Asil transfer proteinleri (B), yağ asitlerinin biyosentezinde önemli bir rol oynar. Asil gruplarının (uzun yağ asitleri zincirleri) trans-açilazlardan ve oksidatif enzimlerden pantotenik asit moleküllerine (4-fosfopantotenat) transferinde rol oynarlar.
B, bir serin kalıntısı yoluyla 4-fosfopantoteine kovalent olarak bağlanan yaklaşık 10 kDa'lık bir kütleye sahip bir polipeptitten oluşur. Bu kompleks, yağ asitlerinin biyosentezinde anahtar bir enzimdir ve asil gruplarının pantotenik halka molekülüne transferinin reaksiyonunda rol oynar.
Yağ asitlerinin biyosentezi için hem asil transfer proteinleri hem de trans asilazlar gereklidir. Trans-açilazlar, asil gruplarını asilkarboksilik asitlerden pantotenik halka molekülüne aktaran reaksiyonları katalize ederken, asil-transfer proteinleri, asil gruplarının pantotenik halka moleküllerinden trans-açilaz moleküllerine transferini sağlar.
Yağ biyosentezindeki rolleri nedeniyle asil transfer proteinleri vücuttaki yağ metabolizmasının düzenlenmesinde önemli moleküler bileşenlerdir. Dengesizlikleri, lipit metabolizmasının bozulmasına ve obezite, diyabet, kardiyovasküler hastalıklar vb. gibi çeşitli hastalıkların gelişmesine yol açabilir.

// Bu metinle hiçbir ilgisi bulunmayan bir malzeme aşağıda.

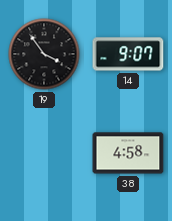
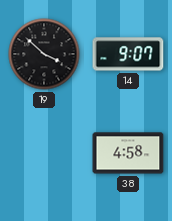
19: 3:54 -> 3:52
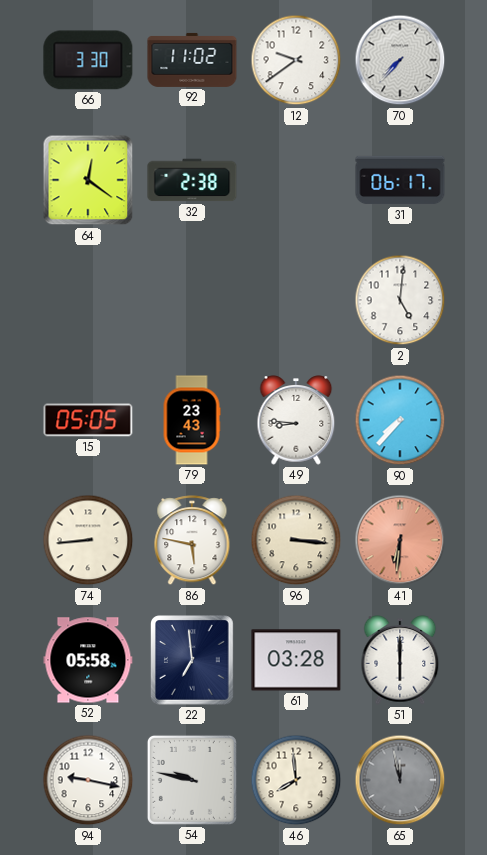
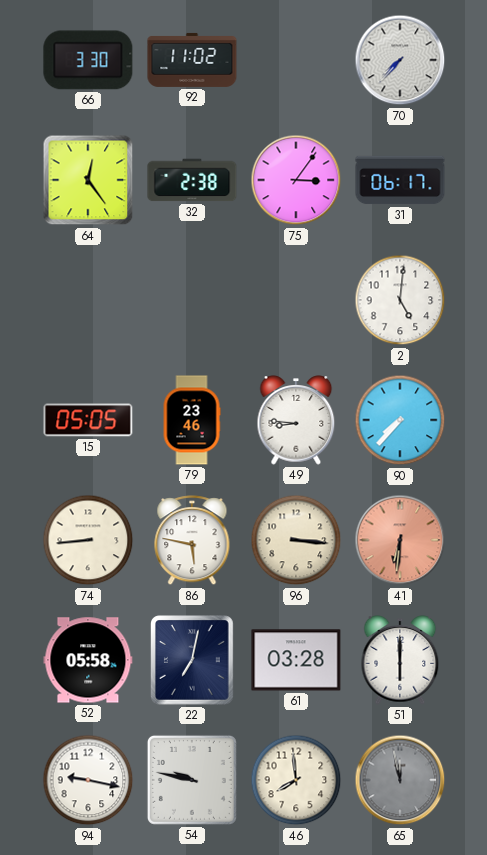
12: 9:39 -> none
64: 12:21 -> 12:24
75: none -> 3:06
79: 23:43 -> 23:46
22: 6:59 -> 7:02
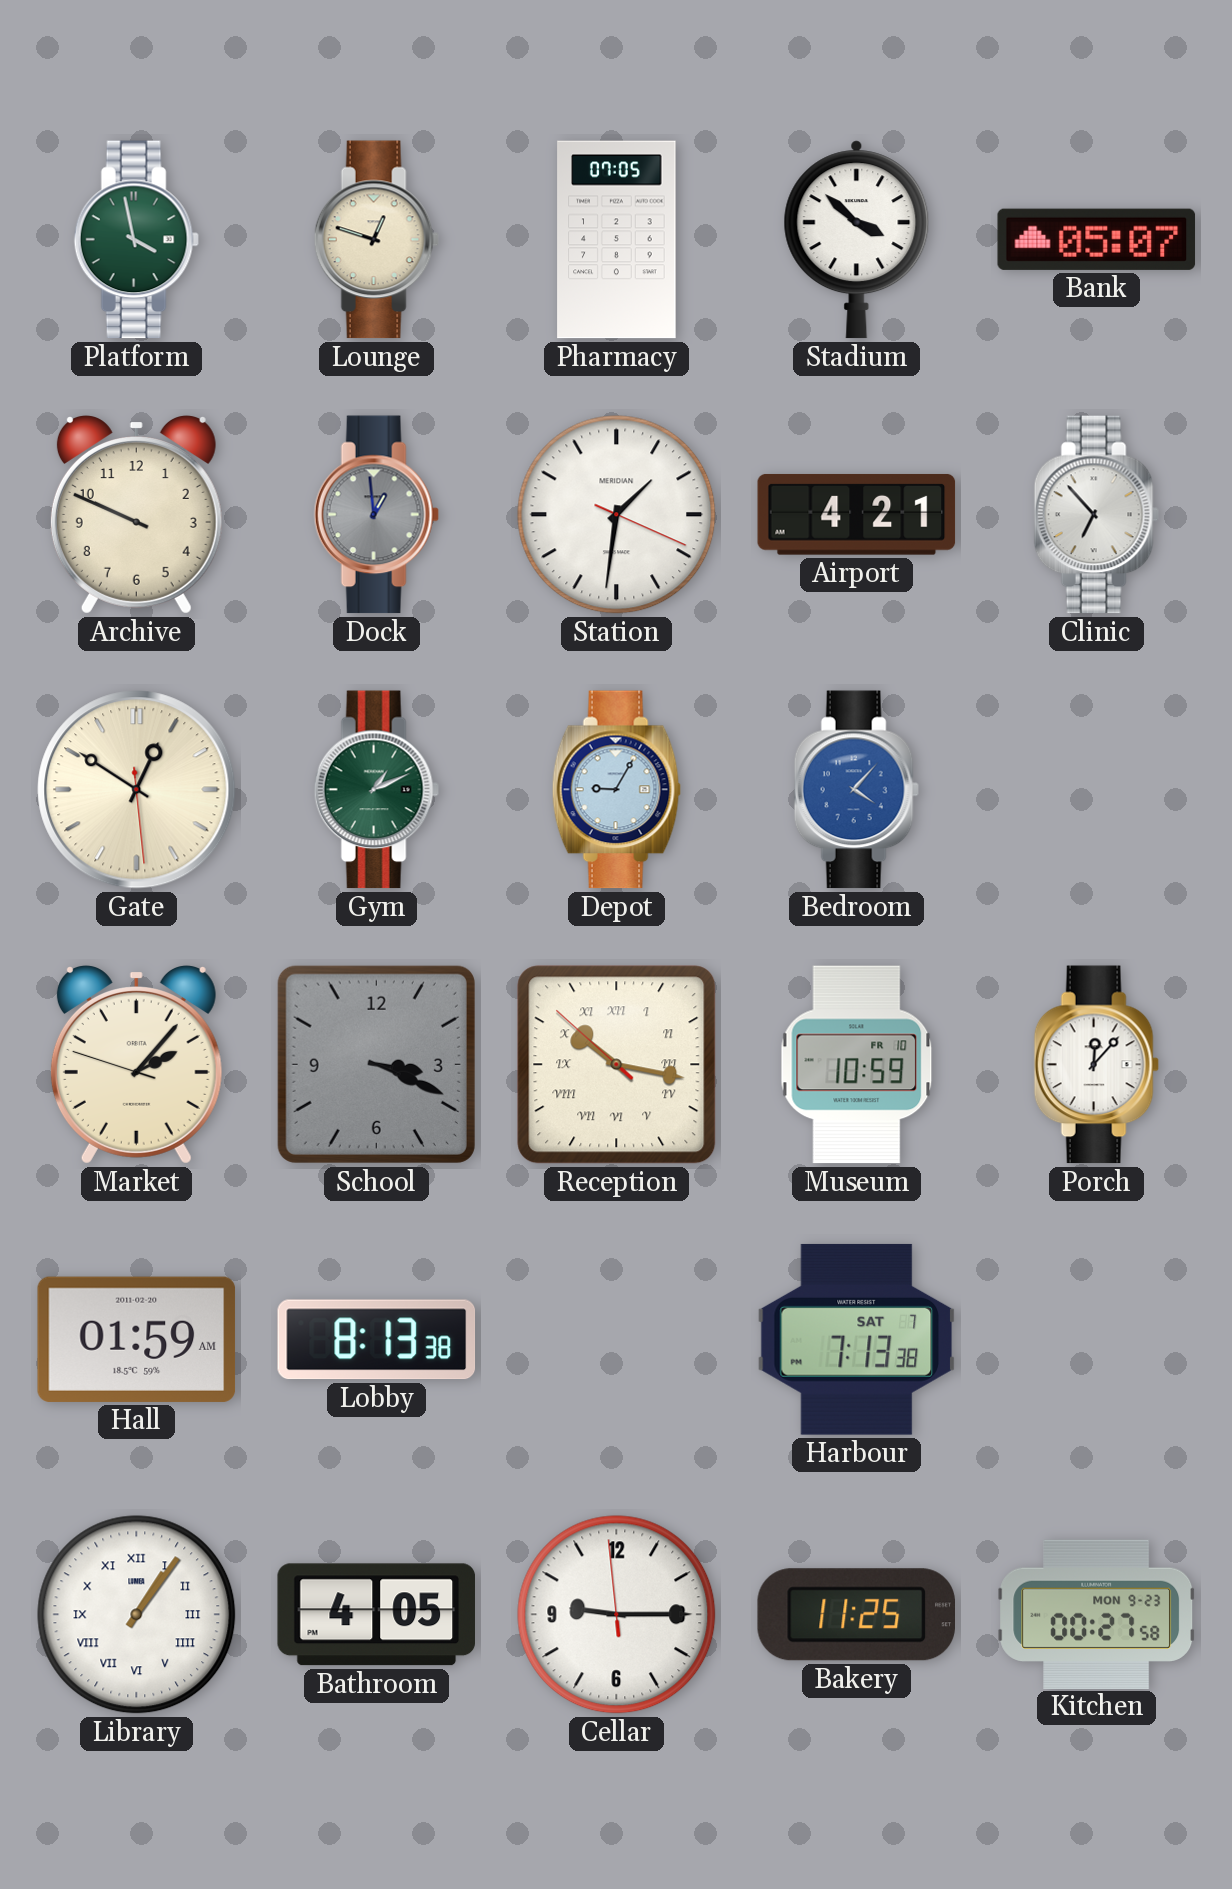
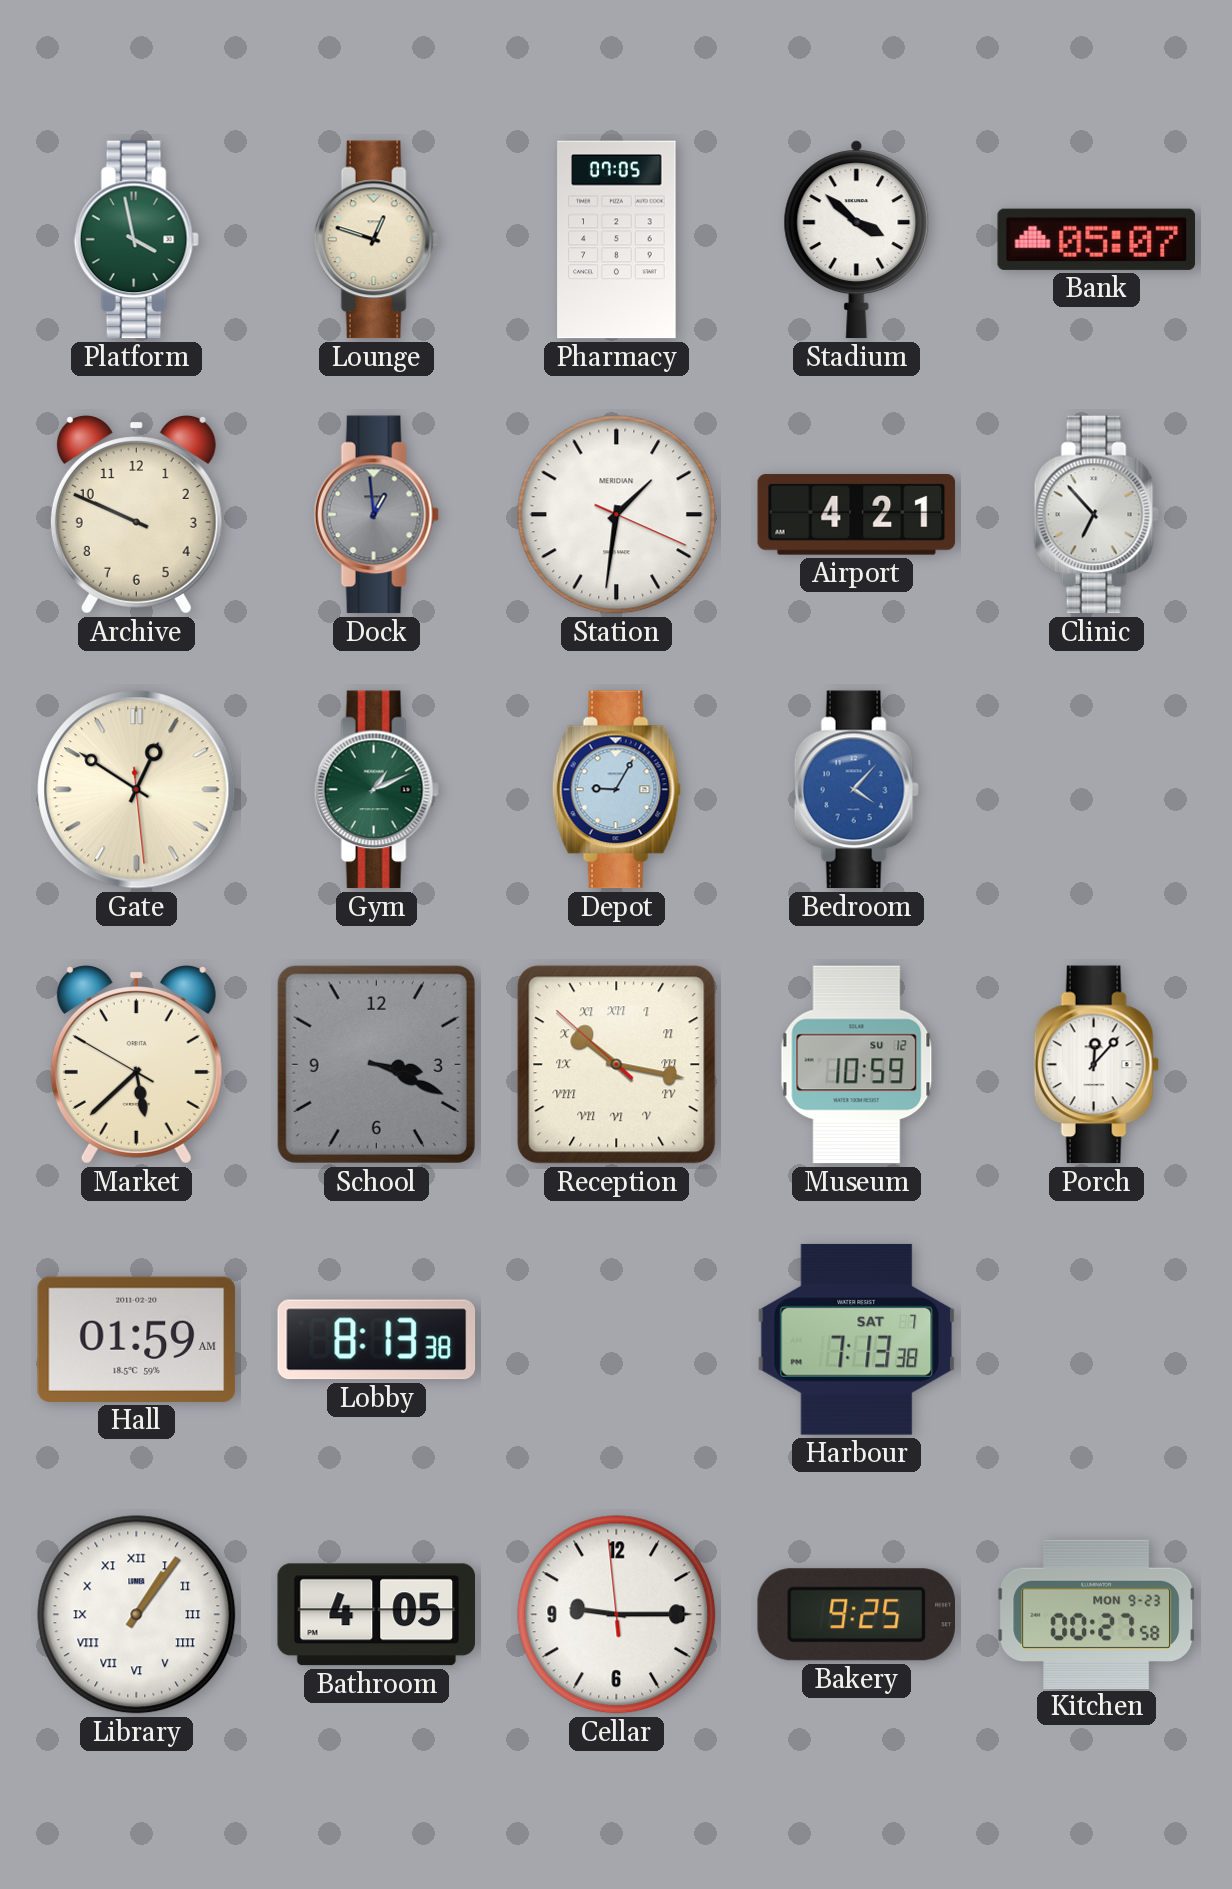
Market: 2:06 -> 5:37
Museum date: FR 10 -> SU 12
Bakery: 11:25 -> 9:25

Şu anda, asil transfer proteinleri alanında, çeşitli hastalıkların tedavisinde işlevlerini ve uygulamalarını geliştirmeyi amaçlayan araştırmalar devam etmektedir. Örneğin, bu proteinleri kodlayan genlerdeki mutasyonların, kalıtsal hastalıkları olan hastalarda lipit metabolizması bozukluklarına yol açabileceği bulunmuştur.
Bu nedenle asil transfer proteinleri, lipit metabolizmasının düzenlenmesinde önemli bir rol oynar ve çeşitli metabolik hastalıklara yönelik yeni tedavilerin geliştirilmesi için umut verici moleküler hedeflerdir.
ACAM (Asil Coa taşıyıcı bileşen) olarak da bilinen açil taşıyıcı proteinler, vücuttaki yağların ve vitaminlerin sentezinde görev alan proteinlerdir. Fosfodiesterler veya fosfogliseroller gibi fosfolipidlere kovalent olarak bağlanan amino asitlerden oluşurlar. Asil taşıma proteinleri karaciğer, böbrekler, pankreas ve adrenal bezler dahil olmak üzere çeşitli dokularda bulunur.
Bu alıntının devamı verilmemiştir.